SUPPLIED RECORDS –

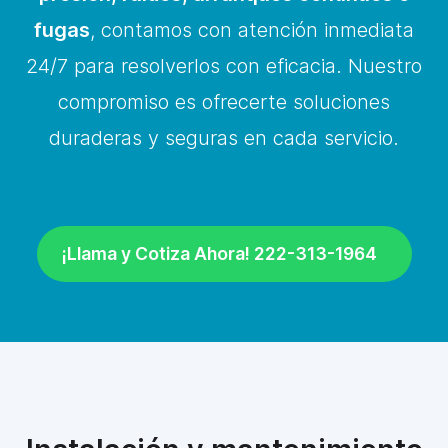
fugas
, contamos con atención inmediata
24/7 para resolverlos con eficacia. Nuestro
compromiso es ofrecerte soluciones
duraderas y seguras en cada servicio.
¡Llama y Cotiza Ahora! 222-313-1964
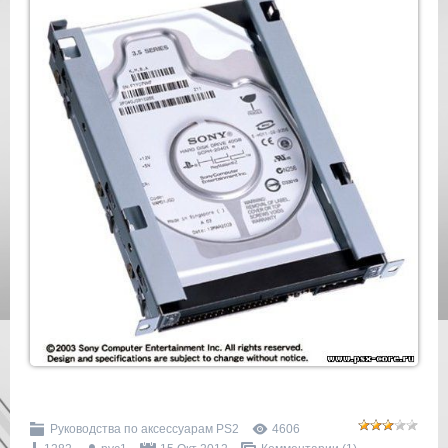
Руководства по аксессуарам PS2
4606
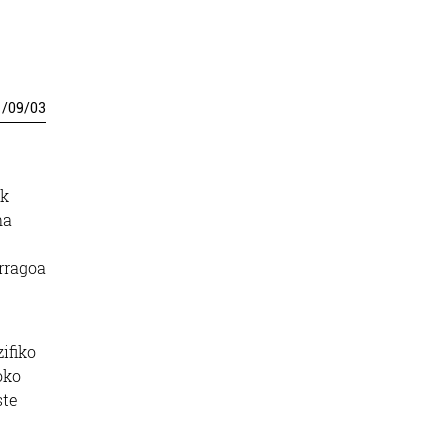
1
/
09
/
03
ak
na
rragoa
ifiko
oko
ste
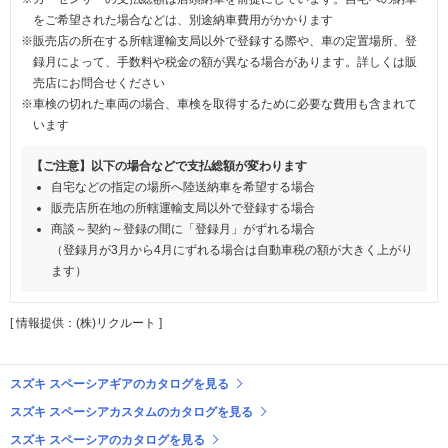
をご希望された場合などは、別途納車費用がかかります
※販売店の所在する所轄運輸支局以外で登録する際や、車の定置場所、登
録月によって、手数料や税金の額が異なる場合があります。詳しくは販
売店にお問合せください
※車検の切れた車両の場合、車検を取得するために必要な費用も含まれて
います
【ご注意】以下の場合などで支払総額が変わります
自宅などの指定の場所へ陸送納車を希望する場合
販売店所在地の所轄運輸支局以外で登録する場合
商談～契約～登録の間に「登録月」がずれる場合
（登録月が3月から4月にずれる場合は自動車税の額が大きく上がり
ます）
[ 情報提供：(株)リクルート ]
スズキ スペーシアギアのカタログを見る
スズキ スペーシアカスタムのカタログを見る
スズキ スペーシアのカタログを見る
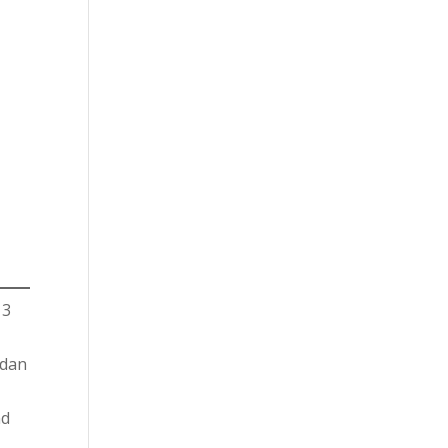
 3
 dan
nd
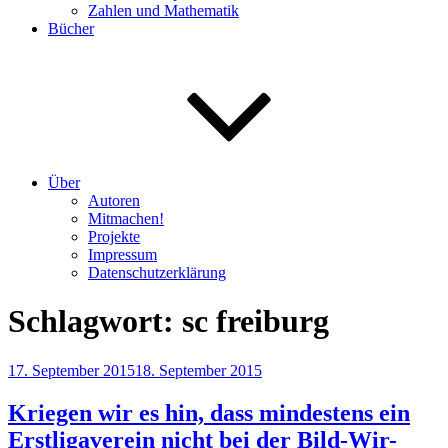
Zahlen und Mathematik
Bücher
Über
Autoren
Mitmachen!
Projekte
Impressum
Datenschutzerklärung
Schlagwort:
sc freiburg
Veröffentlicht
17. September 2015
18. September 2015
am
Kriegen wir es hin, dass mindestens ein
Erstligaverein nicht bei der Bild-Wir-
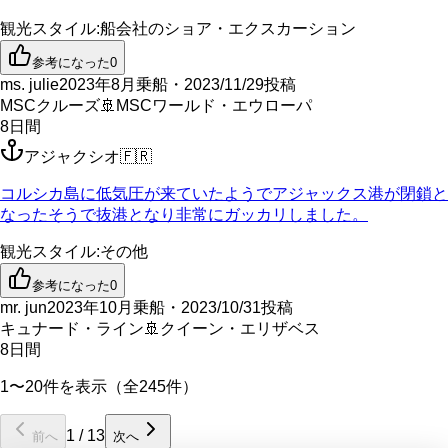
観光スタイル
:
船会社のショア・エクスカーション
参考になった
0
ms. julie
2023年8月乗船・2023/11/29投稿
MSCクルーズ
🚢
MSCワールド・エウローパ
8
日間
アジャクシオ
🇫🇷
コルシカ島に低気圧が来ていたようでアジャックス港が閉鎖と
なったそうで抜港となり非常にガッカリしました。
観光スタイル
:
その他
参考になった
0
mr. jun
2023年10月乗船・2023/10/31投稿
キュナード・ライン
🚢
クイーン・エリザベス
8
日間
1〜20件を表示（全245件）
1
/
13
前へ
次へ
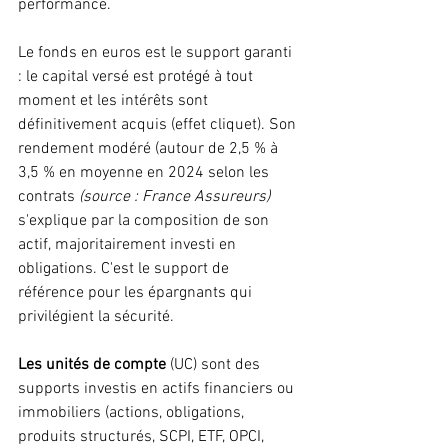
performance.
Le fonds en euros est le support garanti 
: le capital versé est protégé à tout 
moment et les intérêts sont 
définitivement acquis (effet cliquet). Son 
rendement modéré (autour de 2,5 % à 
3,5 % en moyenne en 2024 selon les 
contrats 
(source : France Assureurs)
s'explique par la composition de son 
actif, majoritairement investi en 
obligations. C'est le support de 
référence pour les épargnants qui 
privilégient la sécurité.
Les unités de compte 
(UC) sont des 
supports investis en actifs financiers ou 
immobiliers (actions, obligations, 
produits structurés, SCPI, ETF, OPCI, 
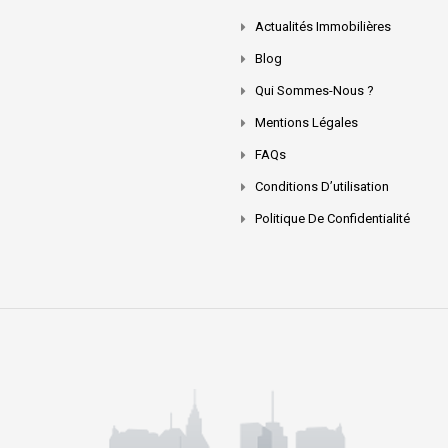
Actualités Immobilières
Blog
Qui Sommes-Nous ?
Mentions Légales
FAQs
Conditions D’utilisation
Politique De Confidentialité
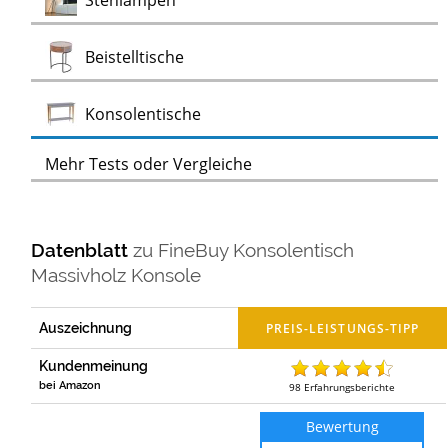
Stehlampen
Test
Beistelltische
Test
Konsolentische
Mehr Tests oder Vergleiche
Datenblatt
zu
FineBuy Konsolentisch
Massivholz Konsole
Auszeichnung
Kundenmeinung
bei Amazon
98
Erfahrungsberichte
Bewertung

WHAT IS EXPECTED – Every line of the listing that holds "obligations" should be found and copied.

SOLUTION –
obligations. C'est le support de 
immobiliers (actions, obligations, 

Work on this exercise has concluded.